Breaking Up the British State is essential reading for anyone who wants to understand the nature of Scotland’s national question. It concludes with the need to turn the struggle to break up the British state into a fight for revolution. As the present crisis creates new and unforeseen ruptures in the new world disorder, an insurgent movement for Scottish secession could decisively weaken the UK state and inspire anti-imperialists everywhere.

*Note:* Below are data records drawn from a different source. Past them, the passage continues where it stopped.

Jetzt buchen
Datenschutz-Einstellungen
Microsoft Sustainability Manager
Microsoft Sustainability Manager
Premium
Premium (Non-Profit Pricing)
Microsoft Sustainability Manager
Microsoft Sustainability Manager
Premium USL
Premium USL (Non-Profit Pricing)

Roddy Slorach works as a senior disability advisor at Imperial College London and is active in the UCU. He is also author of A Very Capitalist Condition: A History and Politics of Disability (Bookmarks, 2016).
Notes
1 Johnson told his party’s 2019 conference he did not want Sturgeon “anywhere near” COP26—BBC News, 2021.
2 The blue and white saltire, Scotland’s national flag, has become synonymous with the independence cause.
3 The National, 2021.
4 There is insufficient space to address this issue further here, other than to observe that the myth of Scottish radicalism is also peddled by the right. The idea that Scots share a uniquely “democratic intellect” was first mooted by the sometime Conservative Secretary of State for Scotland Walter Elliot in an essay written in 1932. See Jackson, 2020, p39.
5 Possible scenarios for the independence struggle were discussed by Donny Gluckstein, one of this book’s authors, in an earlier issue of this journal—Gluckstein, 2021.
6 Fotheringham, Bryce and Sherry, 2021, pp45-52.
7 Fotheringham, Bryce and Sherry, 2021, p67.
8 Fotheringham, Bryce and Sherry, 2021, p129.
9 Fotheringham, Bryce and Sherry, 2021, p269. Jardine Matheson Holdings retains vast business interests in China and is now valued at over $66 billion—see https://asia.nikkei.com/Companies/Jardine-Matheson-Holdings-Ltd
10 Fotheringham, Bryce and Sherry, 2021, p270.
11 Fotheringham, Bryce and Sherry, 2021, p318.
12 See Trevor-Roper, 1983. Here, as elsewhere, Hugh Trevor-Roper—a Tory and staunch unionist—is keen to stress the benefits of the Union. For an excellent analysis of Trevor-Roper’s work on Scottish history, see Davidson, 2008.